Nel luglio 2014, un fregio di un palazzo della Galleria Umberto di Napoli si staccò, uccidendo un ragazzo di 14 anni. Pochi giorni dopo, calcinacci piovvero anche dalla Galleria Principe di Napoli.

A cinque anni di distanza, il 16 aprile 2019, un pezzo di un altro stabile, sempre nel centro storico, cadendo ferisce un turista tedesco di 17 anni, per fortuna senza letali conseguenze.

Dopo soli due mesi, sabato 8 giugno 2019, in un weekend affollatissimo di turisti, un commerciante nonché padre di famiglia muore sul colpo, travolto da un cornicione mentre era sull’uscio della sua bottega di via Duomo: una morte orribile.

Si dirà che la gestione dei palazzi privati non è competenza del Comune di Napoli.

Ebbene, non è proprio così.

Infatti, nel 2002 la giunta comunale guidata da Rosa Russo Iervolino, lanciò un’innovativa società in sinergia fra pubblico e privato: il progetto Si.Re.Na., che nei soli primi quattro anni d’attività ha contribuito a recuperare 20.000 palazzi della città. Ventimila: non so se si rende bene l’idea della numerica immensa, che grazie all’immissione di fondi pubblici ha permesso l’instaurarsi di un circolo virtuoso, in cui stabili privati venivano messi in sicurezza e l’edilizia, invece di puntare su nuove edificazioni e sul consumo di suolo, si concentrava sul recupero dell’esistente, dando lavoro a tantissime maestranze.

QUI è disponibile un report dettagliato del progetto e degli stabili ristrutturati al 2006: ben 15 anni prima di concetti come open data, il Comune a guida Iervolino metteva a disposizione di tutti i cittadini un resoconto affidabile e chiaro di quanto fatto. Neanche oggi, nell’epoca dei social che tutto controllano, vi è una chiarezza simile da parte di Palazzo San Giacomo.

Ad ogni modo, se a 15 anni di distanza il panorama dei palazzi napoletani non è del tutto simile a quelli abbandonati di tante città d’Italia, soprattutto quelle del Meridione con reddito pro capite più basso, si deve al coraggio di quella fondamentale iniziativa di prevenzione.

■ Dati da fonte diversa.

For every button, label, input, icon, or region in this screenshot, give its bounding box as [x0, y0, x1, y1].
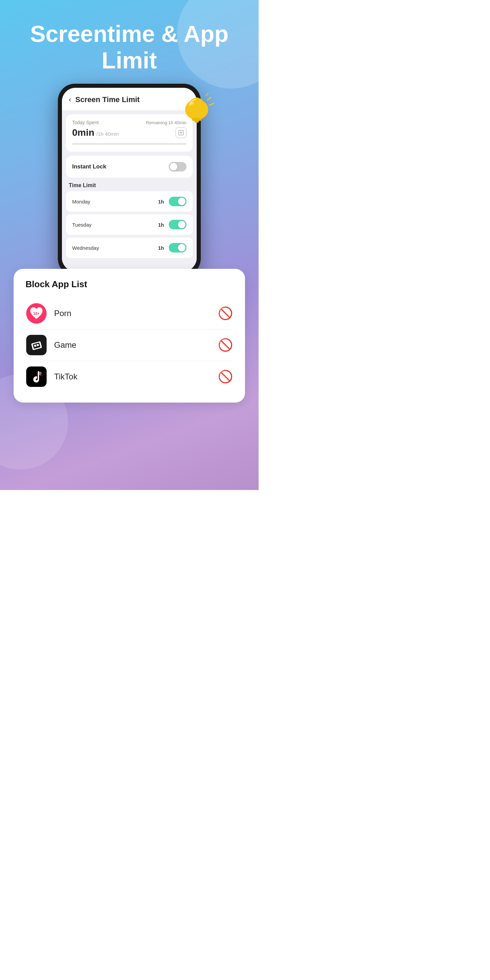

Andate per strada a Palermo, o a Reggio Calabria, o a Bari: alzate gli occhi, e notate la differenza con molte zone di Napoli. Il progetto Si.Re.Na. fu un’operazione geniale quanto faraonica che ha consegnato alle generazioni future una città più bella.

Eppure, il tempo passa, i fattori ambientali così come quelli socioeconomici influiscono sulla manutenzione del patrimonio immobiliare. La crisi ha eroso la classe media, impoverito i ceti più popolari, con la conseguenza che si spende di meno per le ristrutturazioni. Poi, i cambiamenti climatici, ora più che mai, ci portano il conto di fenomeni metereologici sempre più violenti, con venti sempre più forti, piogge sempre più intense, calore sempre più soffocante: tutti elementi che portano ad un’usura più rapida delle facciate e degli elementi murari degli stabili.

Sarebbe dunque necessario ipotizzare un “ritorno al futuro“, ricominciare con il preoccuparsi del recupero dei palazzi, immettendo liquidità nel sistema. E’ necessario far ripartire Si.Re.Na. senza esitare un attimo, ovviamente aggiornandolo ai tempi che corrono.

Anche questo è “farsi amministrazione” della città, perché in ultima analisi il Sindaco è responsabile della salute dei propri cittadini, affinché nessuno più muoia per caso, in un assolato weekend d’inizio estate, lasciando una famiglia distrutta.